Based on this principle, Yili started its AI layout earlier than most enterprises. In 2021, Yili predicted that generative AI would become a strategic - level technology and targeted three directions: AIGC content generation, vibe coding, and intelligent customer service. At that time, ChatGPT hadn't become a national topic, and most enterprises didn't have as strong a perception of generative AI as they do today. Shang Zhihu said, "It's not a passive response to emergencies. Instead, it's more about our analysis and prediction of technology and a relatively proactive exploration."

With the direction set, the real challenge lies in implementation. Wu Chunze compared the enterprise agent to "a newly recruited digital employee." It naturally has search and generation capabilities and can master a vast amount of knowledge, but it lacks an understanding of Yili. With so many products, channels, and pieces of knowledge, how can it learn and apply them?

The first step is to organize the knowledge base. Product formulas, target groups, promotion policies, membership benefits, and compliance statements were previously scattered across various systems and stored in the minds of excellent shopping guides and operators. The same product might have different names in different systems, and the same promotion policy might have different rules in different regions and channels. Both parties spent a lot of time standardizing the information so that AI could accurately identify and call this knowledge.

The second step is to define the boundaries. Shang Zhihu summarized this as the relationship between "decision - making" and "strategy": "The agent mostly provides strategies and serves as an assistant. In important internal business processes and in line with institutional requirements, humans should make the final decisions." Wu Chunze also emphasized that the model cannot "run wild on its own." If it's compared to a horse, it needs good harnesses and guidance to run in the right direction in an orderly manner.

Only after the knowledge base is organized and the boundaries are defined can the AI agent be considered ready for work. The next step is to let it operate stably in real - world business.

Let the Agent Run Steadily

If Wu Chunze were to summarize the essence of the agent's work, his answer would be: "You need to connect to the right data and execute the right actions."

Tencent Cloud's Agent Development Platform (ADP) does exactly this. Wu Chunze described it as "a factory for agents." On this platform, enterprises can define agents, configure rules, and arrange processes, and then quickly move on to pilot verification. Yili can then focus more on business judgment.

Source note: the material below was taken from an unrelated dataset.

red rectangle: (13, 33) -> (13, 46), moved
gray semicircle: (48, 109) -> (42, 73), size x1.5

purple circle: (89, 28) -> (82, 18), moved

For the agent to truly enter the business process, the knowledge base, process rules, permission boundaries, and system interfaces need to be connected one by one. What Tencent Cloud does here is not just building a platform but also includes security authentication, compliance safeguards, and data backup. Moreover, since most of the interactions between Yili's shopping guides and consumers take place in WeChat's ecosystem, such as enterprise WeChat and mini - programs, the agent can be more naturally integrated into the front - line workflow.

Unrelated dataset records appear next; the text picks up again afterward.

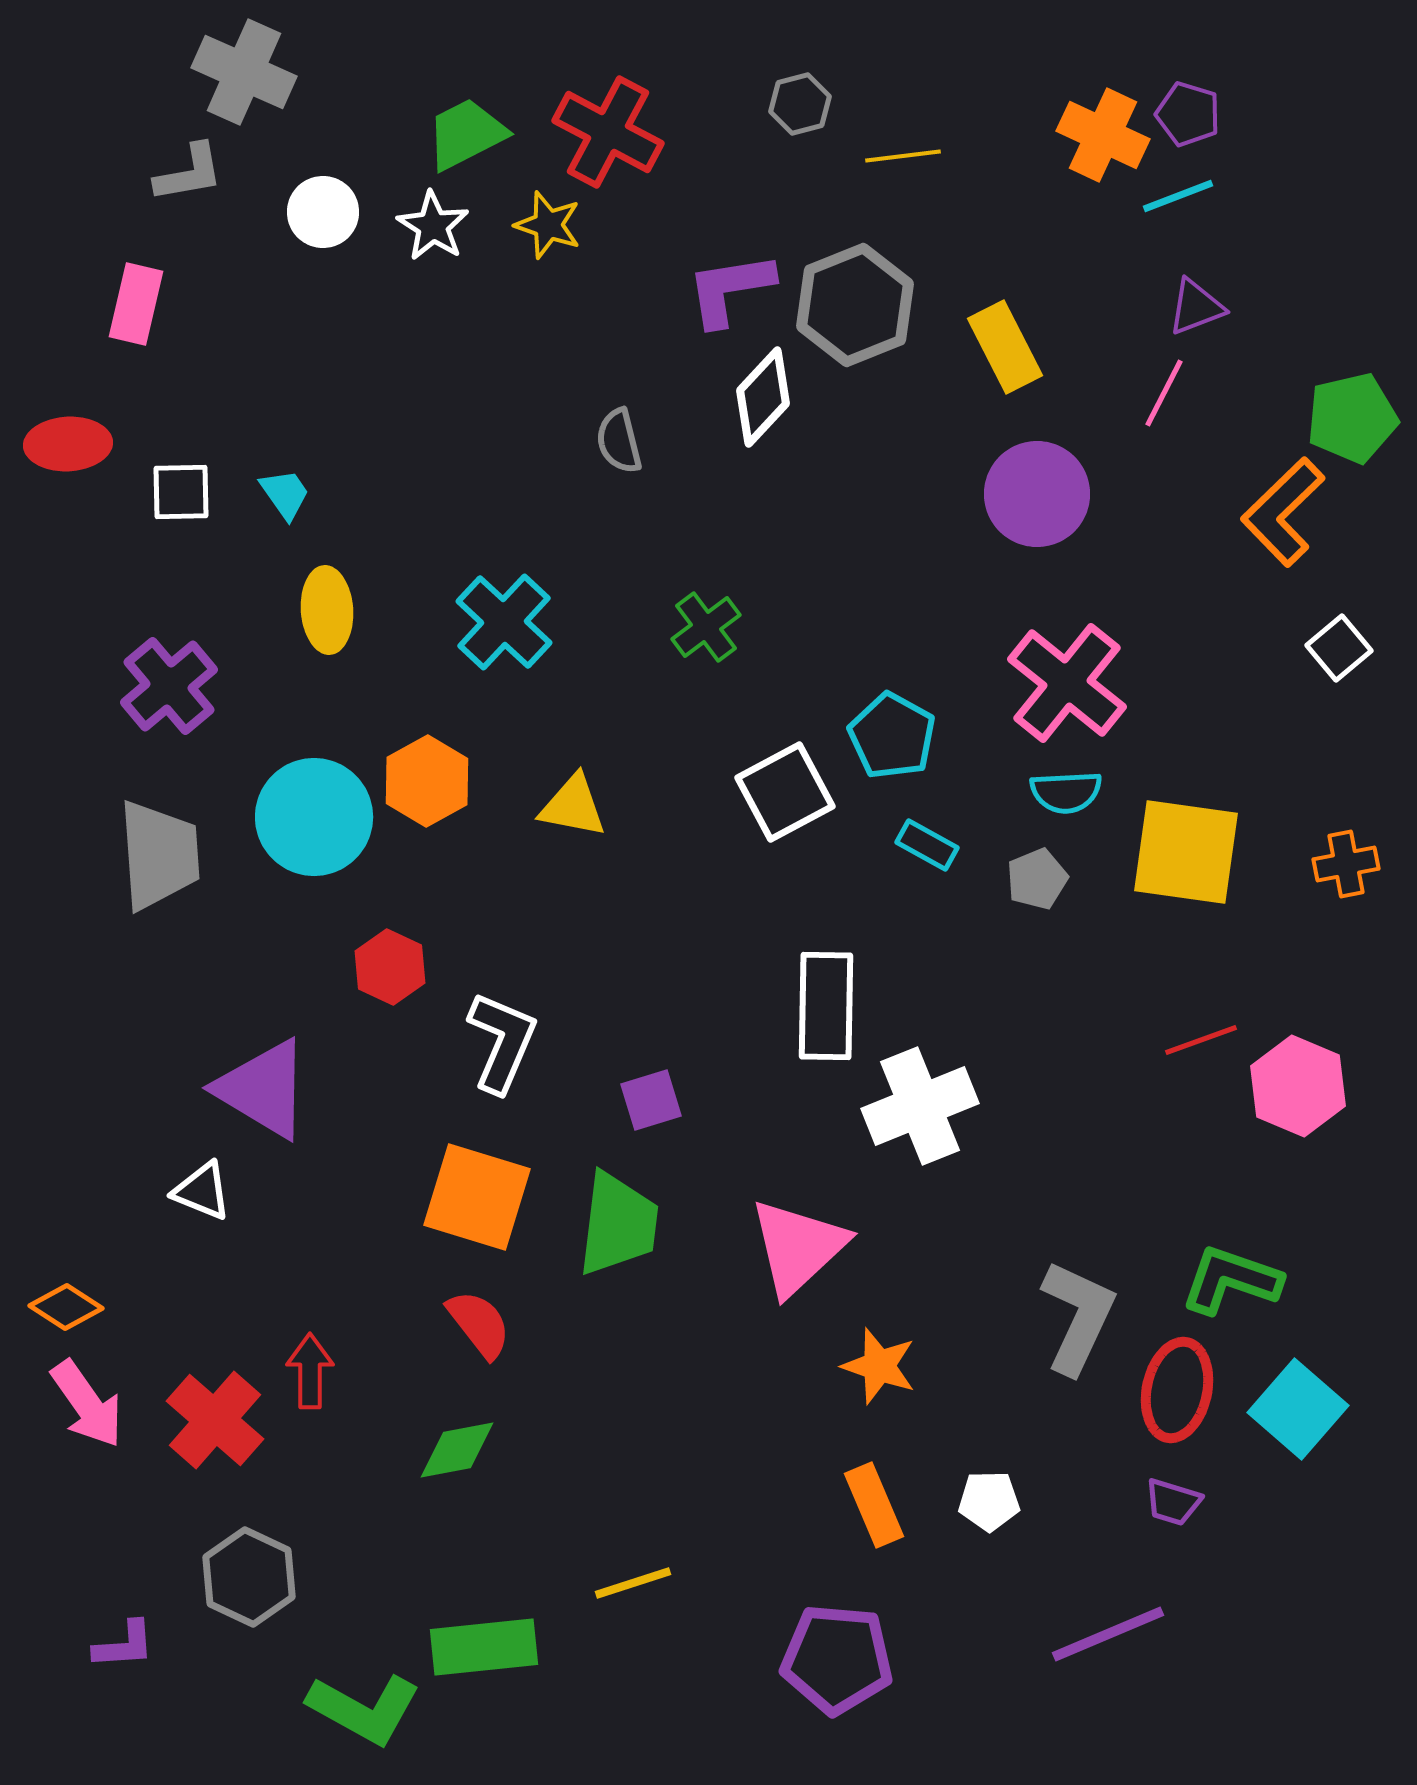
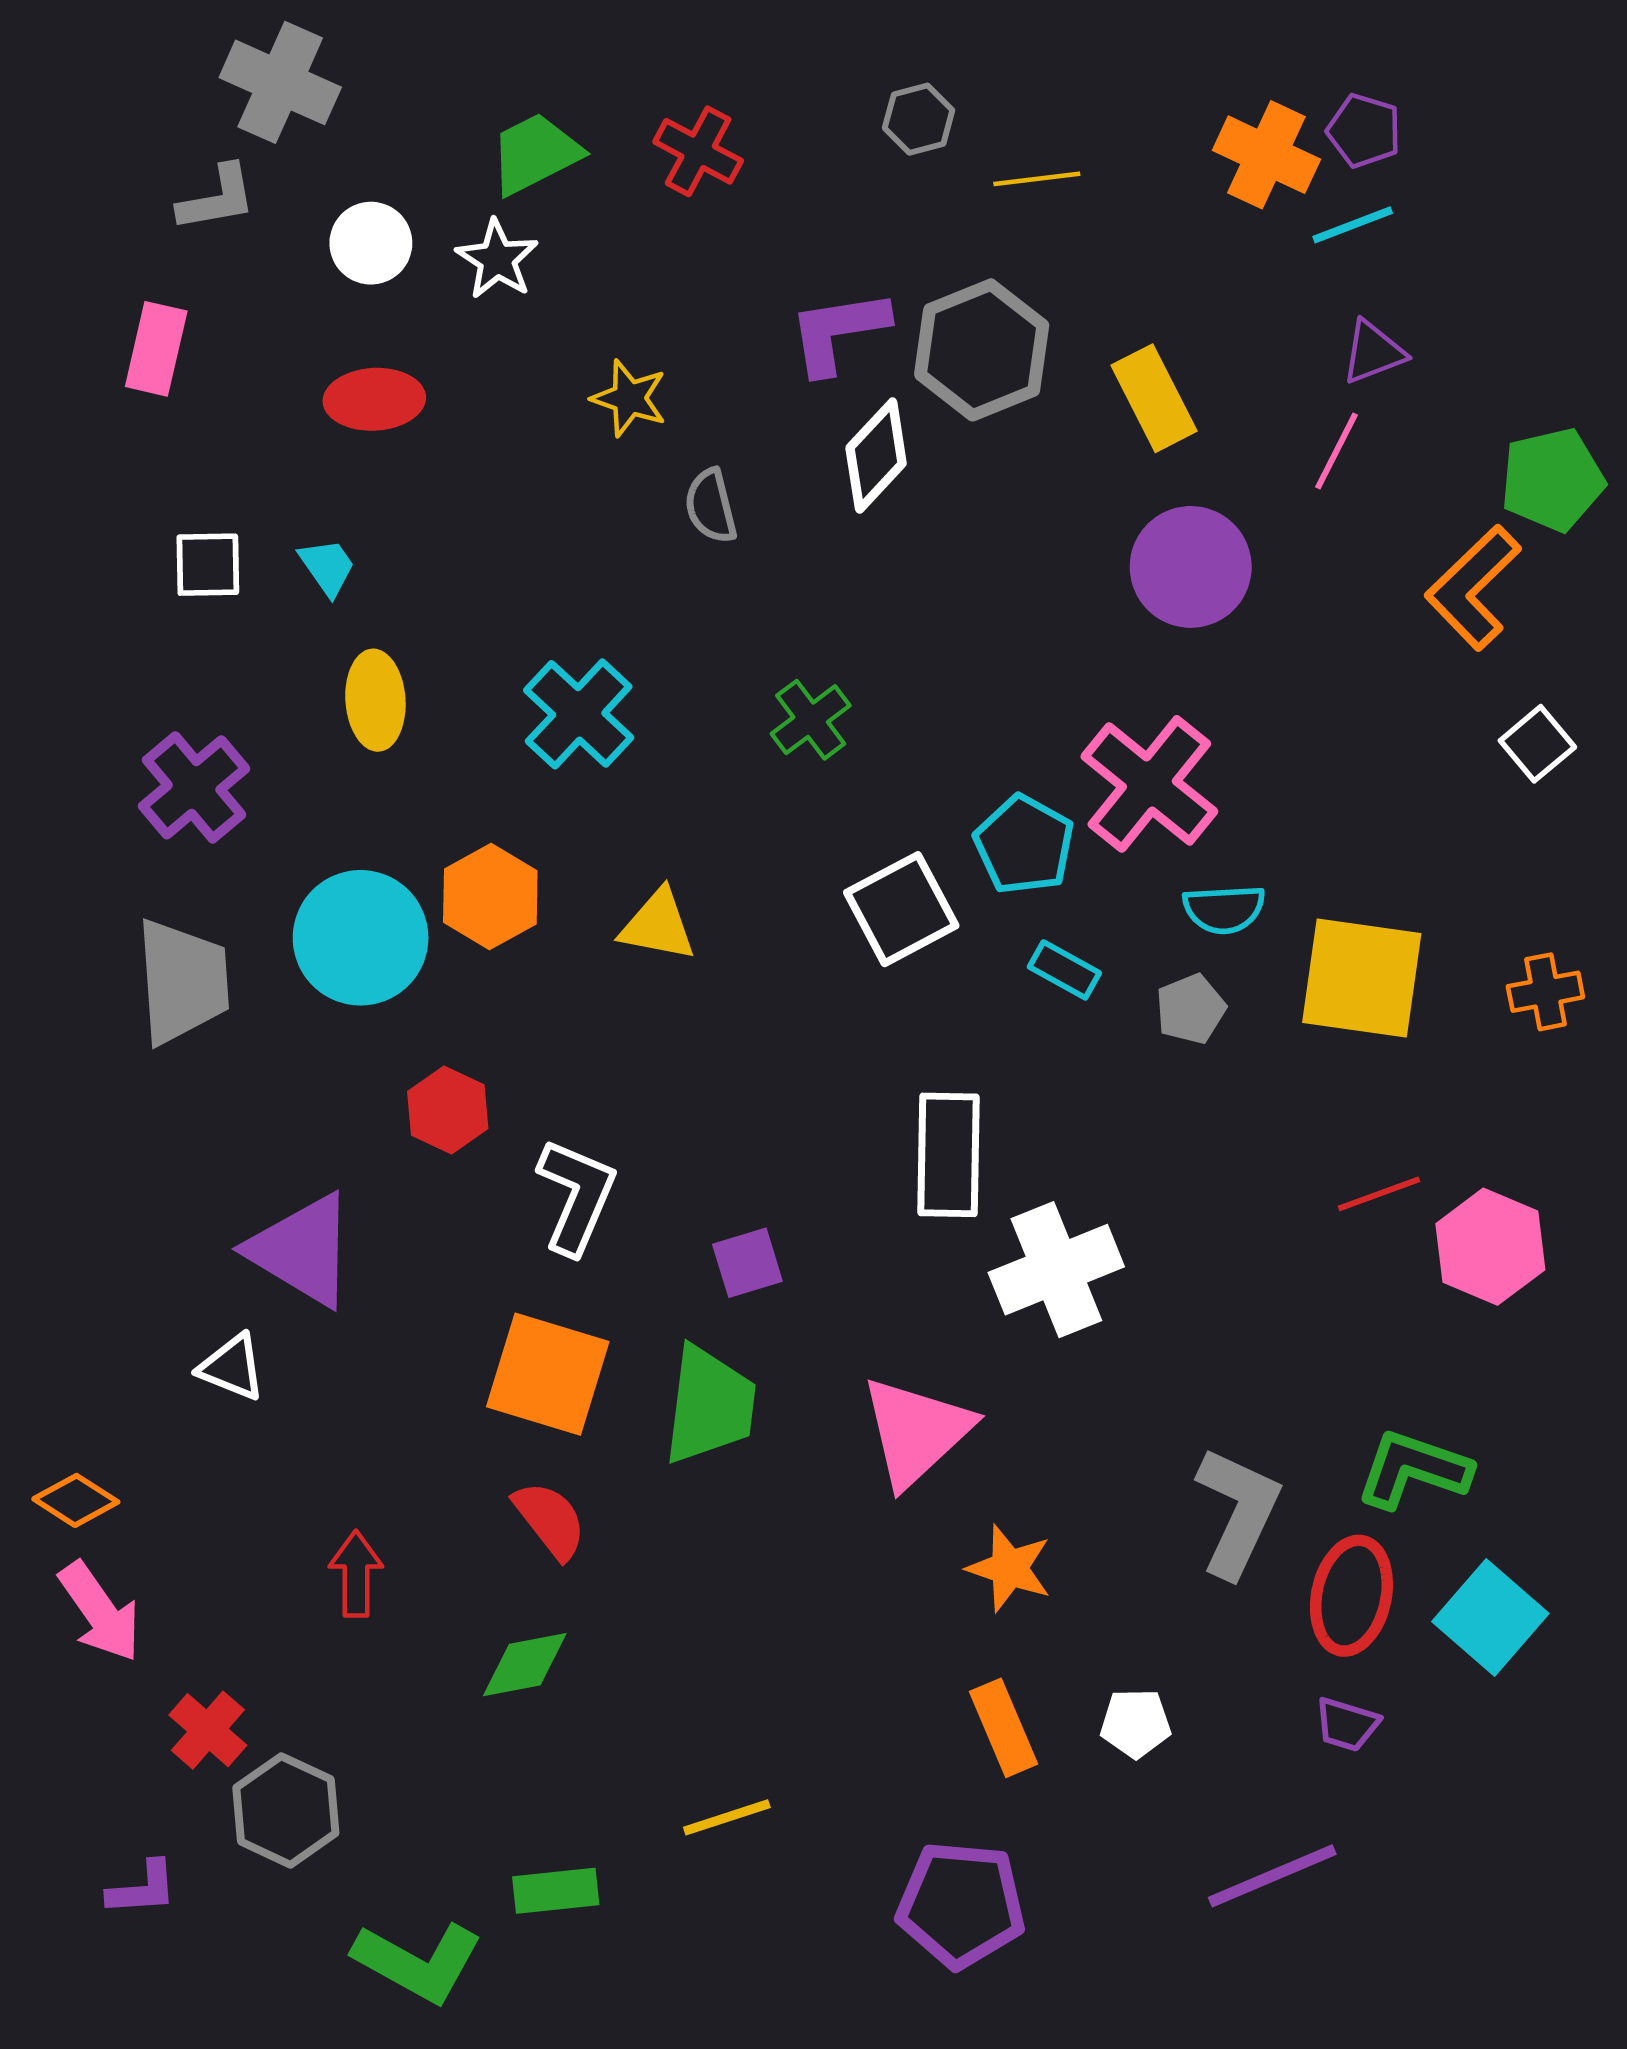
red cross: (608, 132) -> (698, 151), size x0.7
yellow star: (548, 225) -> (629, 398), moved
red ellipse: (68, 444) -> (374, 399), moved
pink cross: (1067, 683) -> (1149, 784), moved
red cross: (215, 1420) -> (208, 1730), moved, size x0.7
green rectangle: (484, 1647) -> (556, 1891), size x0.7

In the past few months, both parties have held many brainstorming sessions. The core of the discussions has always been business issues: What are the business goals? Which links need to improve efficiency? Which actions can be entrusted to AI? And what indicators should be used for verification in the end? Tencent Cloud brings its platform and industry experience, while Yili brings real - world scenarios and front - line feedback. The two parties work together to screen, verify, and adjust. Wu Chunze described this co - creation state as "make bold suggestions and verify them carefully."

Currently, about 40,000 employees at Yili are using AI. There are more than 2,000 L1 - level agents and dozens of production - level agents. Next, Yili aims to expand from several key scenarios to more comprehensive organizational intelligence.

Going back to the question from the mother at the beginning. The answer she gets today is supported by a whole set of organizational capabilities amplified by AI. The significance of this goes beyond efficiency itself.